[Page layout parsing data]
○ ○ ○

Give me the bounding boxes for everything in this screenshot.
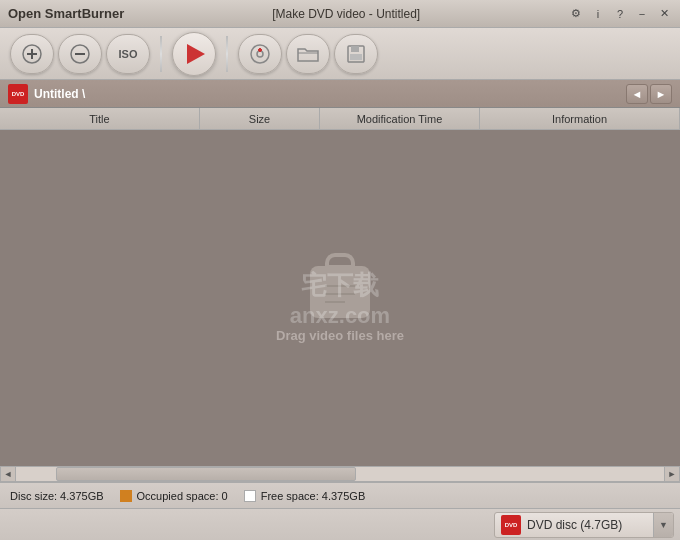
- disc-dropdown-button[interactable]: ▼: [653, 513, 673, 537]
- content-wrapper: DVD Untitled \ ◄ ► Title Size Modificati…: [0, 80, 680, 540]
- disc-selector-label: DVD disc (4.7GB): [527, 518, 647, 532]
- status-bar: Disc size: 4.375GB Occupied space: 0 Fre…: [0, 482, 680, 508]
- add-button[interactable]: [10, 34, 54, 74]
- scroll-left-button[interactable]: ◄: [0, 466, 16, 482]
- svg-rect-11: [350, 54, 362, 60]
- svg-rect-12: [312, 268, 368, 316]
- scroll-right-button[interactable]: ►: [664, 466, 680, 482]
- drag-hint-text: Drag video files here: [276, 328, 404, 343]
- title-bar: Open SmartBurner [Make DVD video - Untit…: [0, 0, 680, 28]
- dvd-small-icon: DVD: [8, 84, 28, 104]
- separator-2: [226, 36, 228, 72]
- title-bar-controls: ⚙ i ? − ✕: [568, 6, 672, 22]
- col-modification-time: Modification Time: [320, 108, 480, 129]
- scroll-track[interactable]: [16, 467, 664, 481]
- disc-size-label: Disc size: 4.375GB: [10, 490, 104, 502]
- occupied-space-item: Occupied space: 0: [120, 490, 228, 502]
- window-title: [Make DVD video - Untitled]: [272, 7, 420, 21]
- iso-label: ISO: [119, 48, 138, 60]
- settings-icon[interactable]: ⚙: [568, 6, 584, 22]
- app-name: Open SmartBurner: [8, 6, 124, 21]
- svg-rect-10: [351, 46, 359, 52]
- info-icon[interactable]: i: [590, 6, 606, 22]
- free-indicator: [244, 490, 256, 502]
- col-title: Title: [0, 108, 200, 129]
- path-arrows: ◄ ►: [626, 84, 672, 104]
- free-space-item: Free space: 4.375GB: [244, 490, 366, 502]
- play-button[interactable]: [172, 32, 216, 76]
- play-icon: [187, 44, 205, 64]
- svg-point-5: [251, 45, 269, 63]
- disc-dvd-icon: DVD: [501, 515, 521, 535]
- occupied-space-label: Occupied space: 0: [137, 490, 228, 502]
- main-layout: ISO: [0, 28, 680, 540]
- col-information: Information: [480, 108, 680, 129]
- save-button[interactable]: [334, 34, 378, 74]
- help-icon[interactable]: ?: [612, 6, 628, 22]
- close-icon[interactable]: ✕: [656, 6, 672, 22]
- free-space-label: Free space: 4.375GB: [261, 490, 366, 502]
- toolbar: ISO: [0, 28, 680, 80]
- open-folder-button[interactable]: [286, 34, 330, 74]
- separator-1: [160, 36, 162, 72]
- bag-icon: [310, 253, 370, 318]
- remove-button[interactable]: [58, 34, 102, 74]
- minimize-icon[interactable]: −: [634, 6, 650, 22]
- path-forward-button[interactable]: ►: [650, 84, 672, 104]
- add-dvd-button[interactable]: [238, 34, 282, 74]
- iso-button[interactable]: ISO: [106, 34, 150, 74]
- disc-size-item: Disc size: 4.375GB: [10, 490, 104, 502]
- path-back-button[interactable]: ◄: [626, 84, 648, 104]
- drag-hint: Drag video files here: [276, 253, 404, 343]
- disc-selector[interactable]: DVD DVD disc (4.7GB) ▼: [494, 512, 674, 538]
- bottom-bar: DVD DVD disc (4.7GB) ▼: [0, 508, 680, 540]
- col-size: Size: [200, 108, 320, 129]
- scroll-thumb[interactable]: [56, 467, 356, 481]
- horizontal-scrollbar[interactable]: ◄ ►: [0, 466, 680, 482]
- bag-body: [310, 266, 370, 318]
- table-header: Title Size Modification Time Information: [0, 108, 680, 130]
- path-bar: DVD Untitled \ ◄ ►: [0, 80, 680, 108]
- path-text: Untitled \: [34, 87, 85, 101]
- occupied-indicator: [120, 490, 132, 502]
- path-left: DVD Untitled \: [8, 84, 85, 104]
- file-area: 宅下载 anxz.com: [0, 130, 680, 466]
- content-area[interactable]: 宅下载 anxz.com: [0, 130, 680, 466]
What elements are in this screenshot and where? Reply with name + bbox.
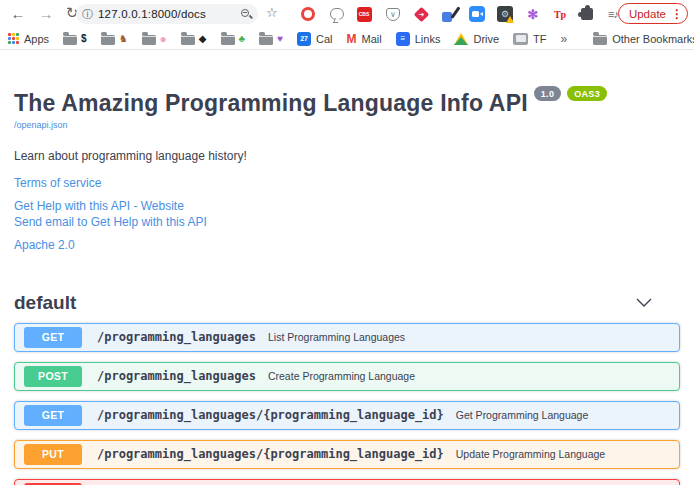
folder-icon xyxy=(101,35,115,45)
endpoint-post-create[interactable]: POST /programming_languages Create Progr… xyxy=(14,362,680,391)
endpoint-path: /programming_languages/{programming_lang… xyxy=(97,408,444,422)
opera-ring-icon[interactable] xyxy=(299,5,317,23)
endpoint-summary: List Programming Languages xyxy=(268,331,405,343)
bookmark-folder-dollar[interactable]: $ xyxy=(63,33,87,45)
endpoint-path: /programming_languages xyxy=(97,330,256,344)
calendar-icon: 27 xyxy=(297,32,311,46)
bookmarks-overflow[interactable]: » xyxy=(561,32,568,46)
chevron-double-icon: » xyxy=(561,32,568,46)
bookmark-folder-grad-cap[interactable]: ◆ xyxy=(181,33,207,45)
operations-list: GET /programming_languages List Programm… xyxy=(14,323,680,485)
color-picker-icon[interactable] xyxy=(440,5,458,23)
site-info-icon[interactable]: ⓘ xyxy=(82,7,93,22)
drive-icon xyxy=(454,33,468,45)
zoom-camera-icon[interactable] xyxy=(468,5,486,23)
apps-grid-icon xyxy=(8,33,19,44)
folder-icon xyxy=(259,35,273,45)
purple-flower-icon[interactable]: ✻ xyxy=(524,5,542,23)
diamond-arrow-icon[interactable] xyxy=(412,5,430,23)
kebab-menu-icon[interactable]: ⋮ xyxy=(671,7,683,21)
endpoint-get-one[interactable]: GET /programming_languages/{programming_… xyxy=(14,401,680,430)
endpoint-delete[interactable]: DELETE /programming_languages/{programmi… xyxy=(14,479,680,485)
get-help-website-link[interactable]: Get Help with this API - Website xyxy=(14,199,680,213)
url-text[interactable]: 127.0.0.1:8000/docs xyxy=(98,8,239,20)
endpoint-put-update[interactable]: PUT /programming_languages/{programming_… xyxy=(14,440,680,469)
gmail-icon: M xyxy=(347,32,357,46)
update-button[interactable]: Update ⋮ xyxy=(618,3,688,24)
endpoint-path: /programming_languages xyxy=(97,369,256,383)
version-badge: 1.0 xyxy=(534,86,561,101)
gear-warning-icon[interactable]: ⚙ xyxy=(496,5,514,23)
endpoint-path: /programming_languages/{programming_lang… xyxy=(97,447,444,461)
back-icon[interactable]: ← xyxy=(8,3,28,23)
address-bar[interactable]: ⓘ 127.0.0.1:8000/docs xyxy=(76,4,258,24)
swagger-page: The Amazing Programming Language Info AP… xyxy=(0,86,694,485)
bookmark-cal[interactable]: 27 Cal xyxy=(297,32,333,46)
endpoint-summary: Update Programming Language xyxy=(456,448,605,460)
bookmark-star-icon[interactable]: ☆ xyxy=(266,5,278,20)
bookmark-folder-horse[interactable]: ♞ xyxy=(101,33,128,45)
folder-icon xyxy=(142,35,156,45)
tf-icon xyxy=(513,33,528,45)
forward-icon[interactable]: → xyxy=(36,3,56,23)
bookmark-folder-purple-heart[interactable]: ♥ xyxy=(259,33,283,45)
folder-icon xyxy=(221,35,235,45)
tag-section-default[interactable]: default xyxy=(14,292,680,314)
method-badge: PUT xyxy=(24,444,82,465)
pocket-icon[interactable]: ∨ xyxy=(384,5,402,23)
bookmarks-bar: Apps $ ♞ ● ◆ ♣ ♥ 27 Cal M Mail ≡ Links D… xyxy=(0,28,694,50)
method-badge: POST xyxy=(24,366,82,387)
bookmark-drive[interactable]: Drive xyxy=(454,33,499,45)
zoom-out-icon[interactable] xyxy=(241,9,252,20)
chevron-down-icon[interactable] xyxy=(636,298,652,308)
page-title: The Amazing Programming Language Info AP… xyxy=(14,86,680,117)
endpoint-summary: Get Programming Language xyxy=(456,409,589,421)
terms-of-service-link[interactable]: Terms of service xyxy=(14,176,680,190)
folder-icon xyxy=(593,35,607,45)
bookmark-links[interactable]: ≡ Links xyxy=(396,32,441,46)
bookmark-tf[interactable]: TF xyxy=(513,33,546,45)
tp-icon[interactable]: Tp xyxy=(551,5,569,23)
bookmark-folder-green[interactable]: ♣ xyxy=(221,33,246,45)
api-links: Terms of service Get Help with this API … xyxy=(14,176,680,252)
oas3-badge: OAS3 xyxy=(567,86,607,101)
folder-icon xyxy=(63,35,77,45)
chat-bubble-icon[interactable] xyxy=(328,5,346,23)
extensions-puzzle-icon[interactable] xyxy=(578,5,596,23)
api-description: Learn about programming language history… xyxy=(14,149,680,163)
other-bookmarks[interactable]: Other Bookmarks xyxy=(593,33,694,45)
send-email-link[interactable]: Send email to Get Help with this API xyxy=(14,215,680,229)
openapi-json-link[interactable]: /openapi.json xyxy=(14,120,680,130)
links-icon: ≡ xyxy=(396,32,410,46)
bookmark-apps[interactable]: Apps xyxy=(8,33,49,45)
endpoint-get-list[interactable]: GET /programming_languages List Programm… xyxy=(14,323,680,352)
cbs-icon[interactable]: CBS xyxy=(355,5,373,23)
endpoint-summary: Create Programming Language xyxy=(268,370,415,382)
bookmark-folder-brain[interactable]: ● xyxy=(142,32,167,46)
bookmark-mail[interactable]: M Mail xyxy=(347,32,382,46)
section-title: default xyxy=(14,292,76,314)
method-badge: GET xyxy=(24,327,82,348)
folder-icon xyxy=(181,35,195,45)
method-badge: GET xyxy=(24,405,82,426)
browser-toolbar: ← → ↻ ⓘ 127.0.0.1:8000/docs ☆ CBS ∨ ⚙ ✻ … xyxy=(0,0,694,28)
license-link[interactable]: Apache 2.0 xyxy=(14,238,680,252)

○ ○ ○

Task prompt
List all lines above in which the string "left" appears.

Task result
- scroll-left-button[interactable]: ◄: [0, 466, 16, 482]
- path-left: DVD Untitled \: [8, 84, 85, 104]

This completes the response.